** INPUT MATERIAL follows **

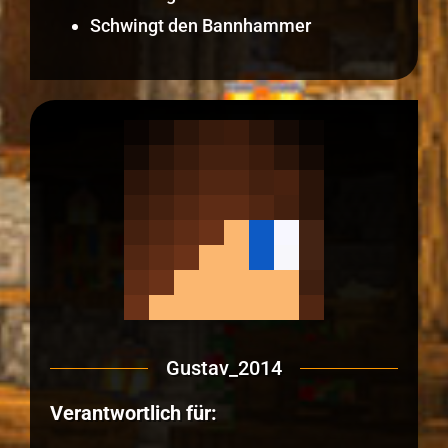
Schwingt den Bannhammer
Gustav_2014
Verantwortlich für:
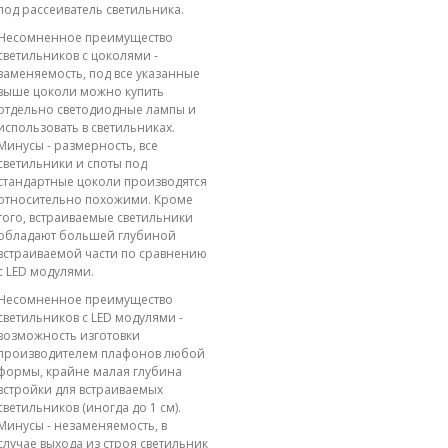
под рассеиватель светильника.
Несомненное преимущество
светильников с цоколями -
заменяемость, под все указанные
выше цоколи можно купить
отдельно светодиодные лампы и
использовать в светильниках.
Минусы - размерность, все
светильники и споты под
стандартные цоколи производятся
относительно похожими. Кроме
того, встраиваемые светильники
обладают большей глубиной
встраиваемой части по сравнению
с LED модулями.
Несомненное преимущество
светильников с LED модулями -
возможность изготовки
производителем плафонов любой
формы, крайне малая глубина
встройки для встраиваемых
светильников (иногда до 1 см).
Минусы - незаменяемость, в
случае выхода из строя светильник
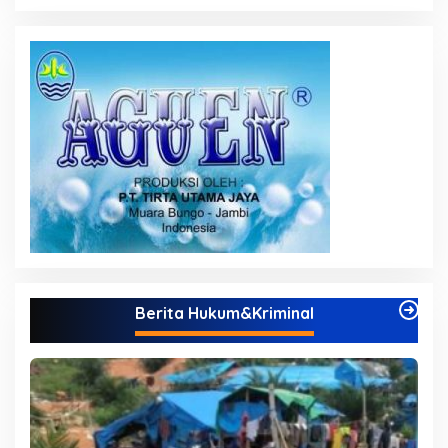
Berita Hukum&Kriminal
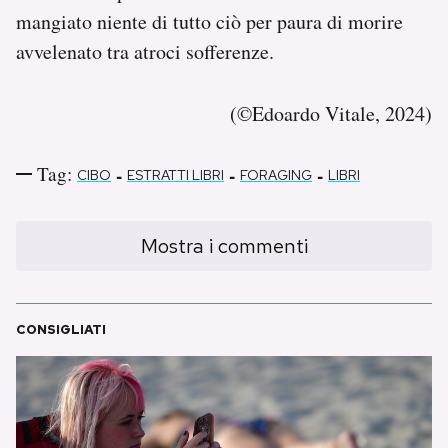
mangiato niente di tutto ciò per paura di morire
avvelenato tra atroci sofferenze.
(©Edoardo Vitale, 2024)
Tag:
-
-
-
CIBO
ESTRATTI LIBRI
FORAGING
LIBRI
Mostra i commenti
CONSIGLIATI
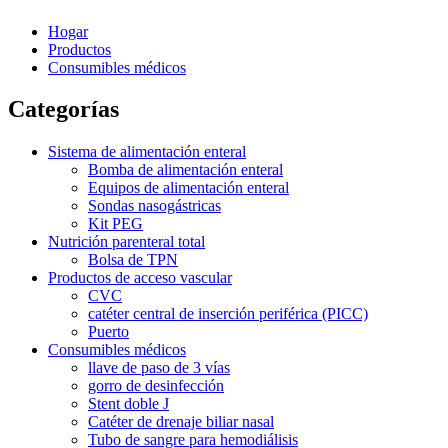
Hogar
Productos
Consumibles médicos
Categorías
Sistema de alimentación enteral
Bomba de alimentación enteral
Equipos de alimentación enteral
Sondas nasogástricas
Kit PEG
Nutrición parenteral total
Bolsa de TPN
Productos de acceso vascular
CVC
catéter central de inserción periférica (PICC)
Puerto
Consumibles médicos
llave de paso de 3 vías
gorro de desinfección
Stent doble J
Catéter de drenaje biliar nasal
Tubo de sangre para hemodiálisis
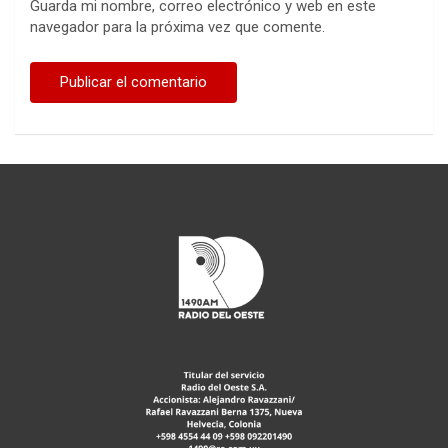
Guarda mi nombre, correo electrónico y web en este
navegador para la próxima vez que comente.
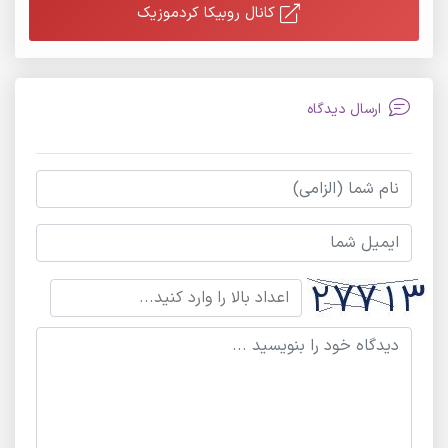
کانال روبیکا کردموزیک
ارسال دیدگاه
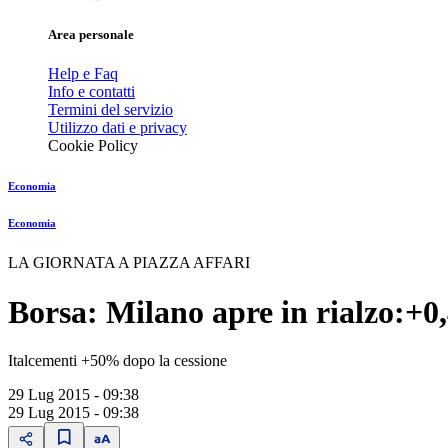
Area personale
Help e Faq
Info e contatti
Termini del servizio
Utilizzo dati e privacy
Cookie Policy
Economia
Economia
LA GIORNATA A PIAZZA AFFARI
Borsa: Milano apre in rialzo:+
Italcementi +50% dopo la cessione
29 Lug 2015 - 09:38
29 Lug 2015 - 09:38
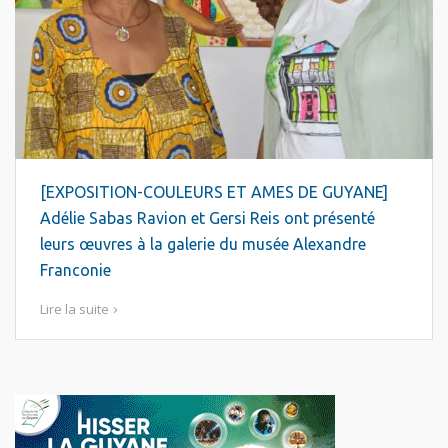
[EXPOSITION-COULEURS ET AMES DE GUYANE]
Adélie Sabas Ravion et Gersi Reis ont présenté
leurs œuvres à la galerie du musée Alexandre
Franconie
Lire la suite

** End of INPUT MATERIAL **

EXERCISE GOAL = What belongs in the answer is each line above from the line with "стандартные цоколи производятся" to the line with "Adélie Sabas Ravion", inclusive, reproduced exactly and free of pictures.

ANSWER BOX =
стандартные цоколи производятся
относительно похожими. Кроме
того, встраиваемые светильники
обладают большей глубиной
встраиваемой части по сравнению
с LED модулями.
Несомненное преимущество
светильников с LED модулями -
возможность изготовки
производителем плафонов любой
формы, крайне малая глубина
встройки для встраиваемых
светильников (иногда до 1 см).
Минусы - незаменяемость, в
случае выхода из строя светильник
Berita Hukum&Kriminal
mangiato niente di tutto ciò per paura di morire
avvelenato tra atroci sofferenze.
(©Edoardo Vitale, 2024)
Tag:
-
-
-
CIBO
ESTRATTI LIBRI
FORAGING
LIBRI
Mostra i commenti
CONSIGLIATI
Hogar
Productos
Consumibles médicos
Categorías
Sistema de alimentación enteral
Bomba de alimentación enteral
Equipos de alimentación enteral
Sondas nasogástricas
Kit PEG
Nutrición parenteral total
Bolsa de TPN
Productos de acceso vascular
CVC
catéter central de inserción periférica (PICC)
Puerto
Consumibles médicos
llave de paso de 3 vías
gorro de desinfección
Stent doble J
Catéter de drenaje biliar nasal
Tubo de sangre para hemodiálisis
Guarda mi nombre, correo electrónico y web en este
navegador para la próxima vez que comente.
کانال روبیکا کردموزیک
ارسال دیدگاه
Area personale
Help e Faq
Info e contatti
Termini del servizio
Utilizzo dati e privacy
Cookie Policy
Economia
Economia
LA GIORNATA A PIAZZA AFFARI
Borsa: Milano apre in rialzo:+
Italcementi +50% dopo la cessione
29 Lug 2015 - 09:38
29 Lug 2015 - 09:38
[EXPOSITION-COULEURS ET AMES DE GUYANE]
Adélie Sabas Ravion et Gersi Reis ont présenté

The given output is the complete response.